BDO Italia, a member of the BDO Global accounting organization, will begin producing monthly attestations of Tether’s USDT backing.
In a step toward greater transparency and better alignment with international accounting standards, stablecoin operator Tether Holdings Limited has tapped BDO Italia to conduct regular reviews and attestations of its dollar reserves.
Tether, which operates the USDT stablecoin, officially began working with BDO Italia in July, the company disclosed on Thursday. BDO Italia will be responsible for conducting an independent review of Tether’s stablecoin reserves to ensure that each unit of USDT is backed by cash or cash equivalents. Through BDO’s reviews, Tether aims to release public attestation reports monthly instead of quarterly. The attestations will include updates about the number of USDT tokens issued, as well as the company's reserves.

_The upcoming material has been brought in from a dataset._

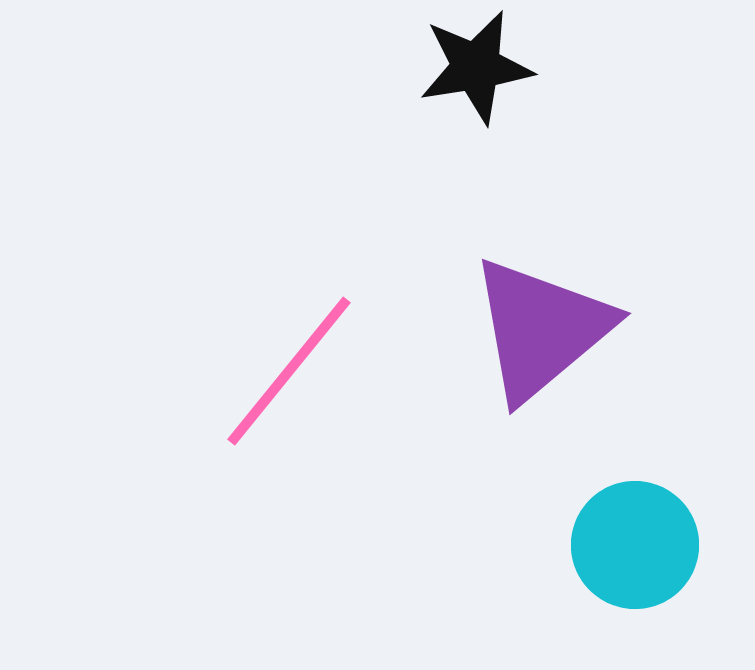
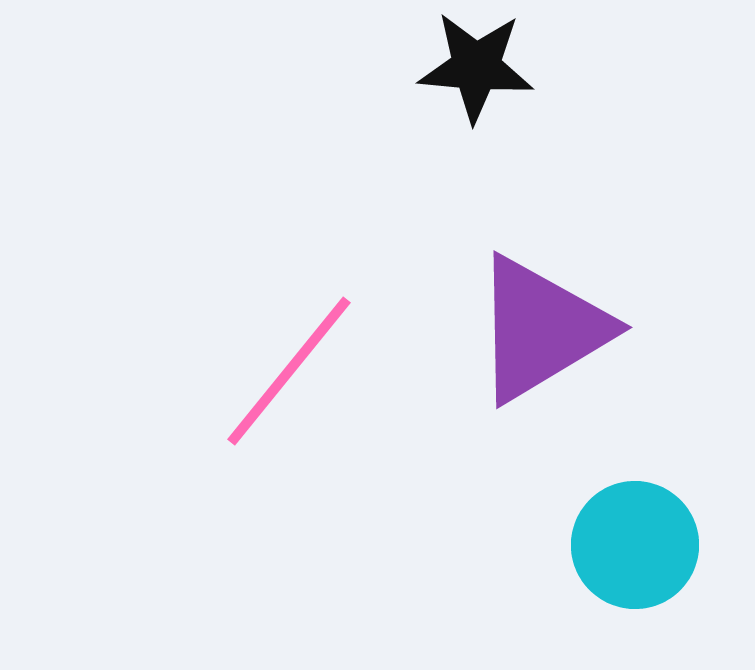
black star: rotated 14 degrees clockwise
purple triangle: rotated 9 degrees clockwise
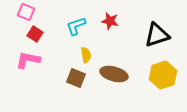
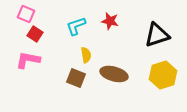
pink square: moved 2 px down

BDO Italia is the Italian arm of BDO Global, an international network of public accounting firms that maintains its headquarters in Zaventem, Belgium. BDO Global ranks among Europe’s five largest accounting firms by total revenue. The company maintains offices across North and South America, Europe, the Middle East and North Africa, and the Asia-Pacific region.
Tether is looking to eventually get rid of commercial paper backing for its U.S. dollar-based stablecoin “without any incurrences of losses.”
— Cointelegraph (@Cointelegraph) June 15, 2022
The firm expects to decrease its volume from $11B to $8.4B by the end of June. https://t.co/IzzjTKnpPq
Paolo Ardoino, Tether’s chief technology officer, said his company’s pledge to offer more transparency reflects its growing mandate beyond just offering liquidity to crypto traders:
“The utility of Tether has grown beyond being just a tool for quickly moving in and out of trading positions, and therefore it is mission-critical for us to scale alongside the peer-to-peer and payments markets.”
Tether began publishing quarterly attestations of its stablecoin reserves in May 2021 as part of a settlement with the New York Attorney General’s Office in February of the same year. Tether had previously passed several assurance tests conducted by local accounting agency Moore Cayman that its reserves exceeded liabilities.
Tether’s initial attestations showed that a sizable portion of its reserves was backed by commercial paper. The company later announced plans to reduce its commercial paper exposure to zero. It was estimated that, by the end of July, Tether’s commercial paper holdings would be worth roughly $3.5 billion, down from $20.1 billion in March.
Related: Tether also confirms its throwing weight behind the post-Merge Ethereum
USDT remains the single largest stablecoin by market capitalization at $67.6 billion, according to CoinMarketCap. After a three-month downtrend, the supply of USDT began to tick up gradually in August, providing cautious optimism that the cryptocurrency market was turning a corner.